Said EPCA chairman Bhure Lal: "The Delhi-NCR (National Capital Region) is faced with a really difficult situation each winter, when air pollution levels spiral out of control. The EPCA and all other agencies of the government are prepared to take those tough decisions which we believe will help clear the air."
India's capital, which has a population of more than 18 million people, is among the world's most polluted cities, with pollution levels doubling over the past decade.
The city adds 1,400 new cars every day and sees constant construction activity around Delhi.
A preference for diesel cars because of the lower cost of diesel fuel and the burning of crop stubble in the neighbouring states of Punjab and Haryana have added to the problem.

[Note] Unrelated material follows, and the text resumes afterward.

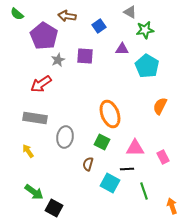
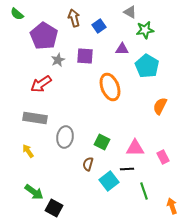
brown arrow: moved 7 px right, 2 px down; rotated 66 degrees clockwise
orange ellipse: moved 27 px up
cyan square: moved 1 px left, 2 px up; rotated 24 degrees clockwise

Pollution levels in the capital city usually start climbing sharply the day after Deepavali. This, combined with the onset of winter, traps pollutants in the atmosphere.
This year's effort to contain pollution started early, with the Supreme Court temporarily banning the sale of firecrackers in and around the capital city ahead of Deepavali.
This followed last year's scare when PM2.5 touched a high of around 400 mcg per cubic m, forcing schools to shut down for days after the Hindu festival.
Environmentalists remain hopeful that the implementation of the graded plan will bring down pollution levels.
"This is the first time Delhi is implementing something like this," said Ms Anumita Roychowdhury, executive director of the Centre for Science and Environment.
"This is certainly an opportunity to cut down on pollution. But only time will tell when we look at the air quality."